Request: drop the change_membership timeout band-aid (544c16c7 + 77d5a861) — IXT #149 removed the I072-hang cause #5

Closed
opened 2026-05-24 18:54:08 +02:00 by buildagent · 3 comments
Member

Request (from the IXT team)

Please drop the change_membership timeout band-aid from ixt-stable and publish a new rev — IXT has now fixed the IXT-side bug it was masking, so the patch should no longer be load-bearing.

The band-aid

Per IXT-FORK.md §A (marked "⚠️ band-aid — see §3"):

  • 544c16c7patch(openraft): Add 60s timeout to change_membership() to fix Mission I072 hang
  • 77d5a861fix(ixt): Configurable membership timeout, proper error type, and safety guards

These wrap each change_membership() step in a configurable timeout (change_membership_timeout_ms, default 60000, 0 = disabled; accessor Config::change_membership_timeout()) and return a new ClientWriteError::MembershipChangeTimeout instead of hanging. It was added because change_membership() hung indefinitely during cluster formation (IXT mission I072).

Why it's now safe to drop

The hang was an IXT-side bug: add_node() promoted a freshly-added learner to voter after a fixed sleep(500ms) — before the learner had caught up to the leader's log tip — so change_membership() then blocked replicating the joint config to a peer that was still far behind, and timed out.

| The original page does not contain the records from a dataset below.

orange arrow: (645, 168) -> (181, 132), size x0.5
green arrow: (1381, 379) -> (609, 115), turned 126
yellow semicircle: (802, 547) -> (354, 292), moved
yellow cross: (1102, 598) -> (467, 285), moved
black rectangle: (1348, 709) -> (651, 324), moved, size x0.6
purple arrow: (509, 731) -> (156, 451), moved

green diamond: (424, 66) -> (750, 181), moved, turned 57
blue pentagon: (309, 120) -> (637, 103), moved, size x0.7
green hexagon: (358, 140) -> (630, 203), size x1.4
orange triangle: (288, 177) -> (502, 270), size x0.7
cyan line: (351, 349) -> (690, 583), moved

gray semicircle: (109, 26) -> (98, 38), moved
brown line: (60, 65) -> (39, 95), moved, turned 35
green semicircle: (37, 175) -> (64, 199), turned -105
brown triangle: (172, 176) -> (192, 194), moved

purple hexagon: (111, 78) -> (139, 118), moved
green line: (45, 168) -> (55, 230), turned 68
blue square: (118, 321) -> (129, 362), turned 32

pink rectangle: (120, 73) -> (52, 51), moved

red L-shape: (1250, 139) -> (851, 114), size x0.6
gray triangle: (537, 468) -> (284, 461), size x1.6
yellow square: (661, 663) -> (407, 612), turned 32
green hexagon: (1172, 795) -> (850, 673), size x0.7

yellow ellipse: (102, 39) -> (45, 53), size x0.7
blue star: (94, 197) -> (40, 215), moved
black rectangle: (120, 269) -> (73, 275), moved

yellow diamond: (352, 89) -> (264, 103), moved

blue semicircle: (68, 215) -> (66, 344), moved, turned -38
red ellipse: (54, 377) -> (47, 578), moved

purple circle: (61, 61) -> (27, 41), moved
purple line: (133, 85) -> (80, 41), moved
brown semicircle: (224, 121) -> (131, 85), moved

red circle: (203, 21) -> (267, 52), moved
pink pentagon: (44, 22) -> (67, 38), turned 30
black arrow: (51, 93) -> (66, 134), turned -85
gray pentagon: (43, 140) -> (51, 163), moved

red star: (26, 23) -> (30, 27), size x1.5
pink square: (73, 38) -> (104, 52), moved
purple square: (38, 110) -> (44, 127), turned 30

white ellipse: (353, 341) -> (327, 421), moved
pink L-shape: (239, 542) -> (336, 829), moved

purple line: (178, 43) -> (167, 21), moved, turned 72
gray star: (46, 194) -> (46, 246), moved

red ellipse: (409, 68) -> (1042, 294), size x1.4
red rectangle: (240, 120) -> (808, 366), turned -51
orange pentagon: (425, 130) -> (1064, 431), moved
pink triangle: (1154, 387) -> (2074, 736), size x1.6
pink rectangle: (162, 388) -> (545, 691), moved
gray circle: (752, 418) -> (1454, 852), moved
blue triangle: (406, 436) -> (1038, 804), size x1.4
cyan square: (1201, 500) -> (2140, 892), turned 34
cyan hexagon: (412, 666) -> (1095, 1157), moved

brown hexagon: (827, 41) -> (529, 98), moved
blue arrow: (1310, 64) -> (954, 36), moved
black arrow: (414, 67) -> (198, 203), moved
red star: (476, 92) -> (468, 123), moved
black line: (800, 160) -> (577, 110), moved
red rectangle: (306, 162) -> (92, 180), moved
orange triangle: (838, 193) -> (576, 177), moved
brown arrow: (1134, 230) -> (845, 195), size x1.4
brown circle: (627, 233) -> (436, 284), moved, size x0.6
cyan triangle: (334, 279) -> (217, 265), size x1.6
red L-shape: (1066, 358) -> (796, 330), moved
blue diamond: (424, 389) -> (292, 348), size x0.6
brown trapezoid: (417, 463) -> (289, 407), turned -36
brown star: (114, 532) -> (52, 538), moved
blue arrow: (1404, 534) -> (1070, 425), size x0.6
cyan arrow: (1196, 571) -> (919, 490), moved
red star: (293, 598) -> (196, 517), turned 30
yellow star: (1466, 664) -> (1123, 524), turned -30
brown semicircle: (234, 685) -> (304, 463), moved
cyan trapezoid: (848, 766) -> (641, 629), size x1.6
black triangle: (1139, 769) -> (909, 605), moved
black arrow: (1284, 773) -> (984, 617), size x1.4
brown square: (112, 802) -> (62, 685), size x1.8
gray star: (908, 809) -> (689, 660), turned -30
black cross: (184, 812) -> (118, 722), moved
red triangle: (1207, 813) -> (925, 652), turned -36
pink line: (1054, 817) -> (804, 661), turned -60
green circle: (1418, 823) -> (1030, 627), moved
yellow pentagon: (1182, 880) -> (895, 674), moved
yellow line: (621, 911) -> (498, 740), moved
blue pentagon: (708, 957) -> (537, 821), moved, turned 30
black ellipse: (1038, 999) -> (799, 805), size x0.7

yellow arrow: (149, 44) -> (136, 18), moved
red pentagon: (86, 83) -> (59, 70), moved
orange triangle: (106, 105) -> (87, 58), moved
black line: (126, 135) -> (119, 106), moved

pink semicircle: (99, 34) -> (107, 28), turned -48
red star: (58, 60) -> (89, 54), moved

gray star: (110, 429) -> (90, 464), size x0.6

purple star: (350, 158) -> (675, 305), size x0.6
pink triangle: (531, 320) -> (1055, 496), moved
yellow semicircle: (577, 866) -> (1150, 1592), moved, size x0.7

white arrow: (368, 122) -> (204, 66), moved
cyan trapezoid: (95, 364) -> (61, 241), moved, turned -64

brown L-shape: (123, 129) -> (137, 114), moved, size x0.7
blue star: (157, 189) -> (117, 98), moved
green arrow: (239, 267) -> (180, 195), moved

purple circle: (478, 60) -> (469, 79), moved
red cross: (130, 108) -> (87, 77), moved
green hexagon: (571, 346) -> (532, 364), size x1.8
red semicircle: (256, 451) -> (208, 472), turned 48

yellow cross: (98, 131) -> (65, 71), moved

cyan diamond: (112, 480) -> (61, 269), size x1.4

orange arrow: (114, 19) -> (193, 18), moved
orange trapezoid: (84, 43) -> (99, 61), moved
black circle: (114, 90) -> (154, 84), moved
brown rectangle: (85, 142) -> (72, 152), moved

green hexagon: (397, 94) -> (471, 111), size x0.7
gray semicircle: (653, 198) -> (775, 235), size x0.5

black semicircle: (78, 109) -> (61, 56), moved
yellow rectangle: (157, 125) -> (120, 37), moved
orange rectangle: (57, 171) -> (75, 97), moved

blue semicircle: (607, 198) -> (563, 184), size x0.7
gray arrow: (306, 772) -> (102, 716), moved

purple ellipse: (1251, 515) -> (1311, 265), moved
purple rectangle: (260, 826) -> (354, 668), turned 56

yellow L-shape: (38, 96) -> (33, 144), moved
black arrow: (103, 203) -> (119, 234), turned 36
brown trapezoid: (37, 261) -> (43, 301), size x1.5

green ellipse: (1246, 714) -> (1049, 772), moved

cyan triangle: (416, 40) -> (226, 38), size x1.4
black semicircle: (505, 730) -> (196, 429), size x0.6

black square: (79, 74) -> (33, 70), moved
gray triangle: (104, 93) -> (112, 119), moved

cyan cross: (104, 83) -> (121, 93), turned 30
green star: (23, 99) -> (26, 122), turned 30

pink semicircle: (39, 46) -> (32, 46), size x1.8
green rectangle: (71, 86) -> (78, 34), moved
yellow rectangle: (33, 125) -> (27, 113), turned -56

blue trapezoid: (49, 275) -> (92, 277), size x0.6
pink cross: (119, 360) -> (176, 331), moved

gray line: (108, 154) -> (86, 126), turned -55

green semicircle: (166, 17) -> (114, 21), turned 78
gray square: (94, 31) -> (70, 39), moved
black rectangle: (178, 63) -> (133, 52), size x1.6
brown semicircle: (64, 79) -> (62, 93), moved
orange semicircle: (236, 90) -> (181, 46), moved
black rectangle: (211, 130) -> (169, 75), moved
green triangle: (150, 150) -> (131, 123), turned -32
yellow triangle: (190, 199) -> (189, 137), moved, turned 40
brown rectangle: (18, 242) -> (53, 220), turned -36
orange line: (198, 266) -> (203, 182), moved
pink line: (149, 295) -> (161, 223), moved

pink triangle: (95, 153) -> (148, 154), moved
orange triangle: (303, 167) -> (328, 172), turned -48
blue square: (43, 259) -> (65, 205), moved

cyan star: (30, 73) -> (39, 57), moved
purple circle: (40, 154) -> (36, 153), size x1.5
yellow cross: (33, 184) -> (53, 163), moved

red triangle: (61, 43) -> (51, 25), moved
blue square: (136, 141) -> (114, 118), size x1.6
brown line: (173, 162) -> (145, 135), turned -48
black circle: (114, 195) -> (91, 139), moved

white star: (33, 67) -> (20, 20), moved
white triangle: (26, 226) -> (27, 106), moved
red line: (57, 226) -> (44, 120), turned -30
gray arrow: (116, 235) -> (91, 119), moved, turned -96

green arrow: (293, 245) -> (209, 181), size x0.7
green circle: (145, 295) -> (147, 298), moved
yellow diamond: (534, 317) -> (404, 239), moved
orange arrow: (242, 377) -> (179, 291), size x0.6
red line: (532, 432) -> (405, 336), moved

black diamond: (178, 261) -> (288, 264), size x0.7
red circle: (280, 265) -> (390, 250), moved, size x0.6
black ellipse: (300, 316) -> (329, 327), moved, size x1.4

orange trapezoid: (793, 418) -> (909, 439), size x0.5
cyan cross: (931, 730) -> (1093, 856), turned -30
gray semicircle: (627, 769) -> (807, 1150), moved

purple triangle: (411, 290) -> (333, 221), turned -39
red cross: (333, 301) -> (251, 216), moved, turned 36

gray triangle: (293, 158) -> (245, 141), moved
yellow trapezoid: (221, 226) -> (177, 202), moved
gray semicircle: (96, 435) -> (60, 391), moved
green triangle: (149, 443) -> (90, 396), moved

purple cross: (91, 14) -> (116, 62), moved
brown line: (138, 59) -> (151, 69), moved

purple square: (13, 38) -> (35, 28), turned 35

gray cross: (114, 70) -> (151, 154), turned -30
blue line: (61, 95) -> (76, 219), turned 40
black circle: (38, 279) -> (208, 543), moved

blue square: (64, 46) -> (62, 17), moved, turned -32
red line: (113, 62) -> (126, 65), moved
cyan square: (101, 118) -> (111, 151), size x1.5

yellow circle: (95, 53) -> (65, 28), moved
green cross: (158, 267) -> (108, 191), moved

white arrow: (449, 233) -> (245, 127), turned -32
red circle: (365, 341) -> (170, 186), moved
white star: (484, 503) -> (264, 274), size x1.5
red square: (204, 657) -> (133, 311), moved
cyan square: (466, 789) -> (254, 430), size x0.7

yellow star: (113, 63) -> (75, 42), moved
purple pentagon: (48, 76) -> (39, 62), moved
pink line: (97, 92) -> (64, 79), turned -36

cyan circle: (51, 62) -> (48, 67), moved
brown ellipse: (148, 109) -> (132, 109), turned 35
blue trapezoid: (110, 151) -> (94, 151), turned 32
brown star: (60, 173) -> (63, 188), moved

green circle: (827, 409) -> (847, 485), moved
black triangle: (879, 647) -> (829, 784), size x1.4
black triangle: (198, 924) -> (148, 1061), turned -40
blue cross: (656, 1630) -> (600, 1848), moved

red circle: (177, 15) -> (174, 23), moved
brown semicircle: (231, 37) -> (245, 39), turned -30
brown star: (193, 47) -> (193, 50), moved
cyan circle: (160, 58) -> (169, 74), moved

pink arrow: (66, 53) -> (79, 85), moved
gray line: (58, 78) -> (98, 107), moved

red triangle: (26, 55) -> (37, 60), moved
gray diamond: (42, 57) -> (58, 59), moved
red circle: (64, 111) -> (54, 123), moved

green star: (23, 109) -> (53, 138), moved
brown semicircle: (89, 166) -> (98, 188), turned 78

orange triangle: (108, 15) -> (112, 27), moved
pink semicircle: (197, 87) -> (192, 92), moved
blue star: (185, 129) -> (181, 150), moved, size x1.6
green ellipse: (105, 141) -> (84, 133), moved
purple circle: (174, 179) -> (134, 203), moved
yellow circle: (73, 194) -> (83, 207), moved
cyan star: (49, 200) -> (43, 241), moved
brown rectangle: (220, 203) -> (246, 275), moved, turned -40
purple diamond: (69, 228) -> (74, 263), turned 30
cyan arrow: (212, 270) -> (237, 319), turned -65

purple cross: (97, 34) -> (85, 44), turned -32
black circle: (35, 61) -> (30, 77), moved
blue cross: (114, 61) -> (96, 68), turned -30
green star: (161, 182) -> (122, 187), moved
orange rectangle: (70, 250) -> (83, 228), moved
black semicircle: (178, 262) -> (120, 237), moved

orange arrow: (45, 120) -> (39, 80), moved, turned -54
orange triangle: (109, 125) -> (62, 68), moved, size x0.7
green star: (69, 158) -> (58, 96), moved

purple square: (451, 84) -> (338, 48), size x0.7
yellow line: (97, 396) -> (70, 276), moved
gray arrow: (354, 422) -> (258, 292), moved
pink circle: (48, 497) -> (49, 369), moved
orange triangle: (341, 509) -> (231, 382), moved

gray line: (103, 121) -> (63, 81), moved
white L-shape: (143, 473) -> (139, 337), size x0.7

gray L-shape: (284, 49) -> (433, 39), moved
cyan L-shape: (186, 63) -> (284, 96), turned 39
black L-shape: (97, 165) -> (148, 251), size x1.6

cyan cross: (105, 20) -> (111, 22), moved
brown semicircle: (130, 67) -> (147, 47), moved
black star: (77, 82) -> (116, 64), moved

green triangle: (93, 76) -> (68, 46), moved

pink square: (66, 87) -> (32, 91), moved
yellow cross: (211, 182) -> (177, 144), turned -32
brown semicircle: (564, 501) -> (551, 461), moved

IXT #149 (merged to h-dv/ixt main, commit 067a1fde) fixes that: add_node() now waits for the learner to catch up (poll replication[new].index >= leader last_log_index, heartbeat-driven, 15s bound, warn+proceed) before calling change_membership() — mirroring the bootstrap promotion policy. With the joint config only proposed once the new voter is caught up, change_membership() completes via normal Raft progress; the I072 hang condition no longer arises.

Post-merge main-integration is green on main (chaos failover 16/16, spawned-process distributed-tests, benchmark) on ixt-stable 590558b8 with this IXT-side fix in place.

What we'd like

  • Revert 544c16c7 + 77d5a861 on ixt-stable (return change_membership() to stock upstream behavior), and publish a new rev for IXT to pin.
  • Or, if you'd prefer to keep it as defensive depth, advise — but our goal here is fork reduction (this is one of the two band-aids called out in IXT mission I196; loosen-follower-log-revert was already dropped via #145).

Safety note

IXT also wraps its own raft.change_membership(...) calls in a tokio::time::timeout (mesh/mod.rs, change_membership_timeout_ms), so IXT will not hang even without the fork's internal timeout — though the semantics differ (the fork patch cleanly aborts a step and returns MembershipChangeTimeout; the IXT wrapper just stops awaiting while RaftCore may continue internally). Your call on whether that materially changes the drop decision.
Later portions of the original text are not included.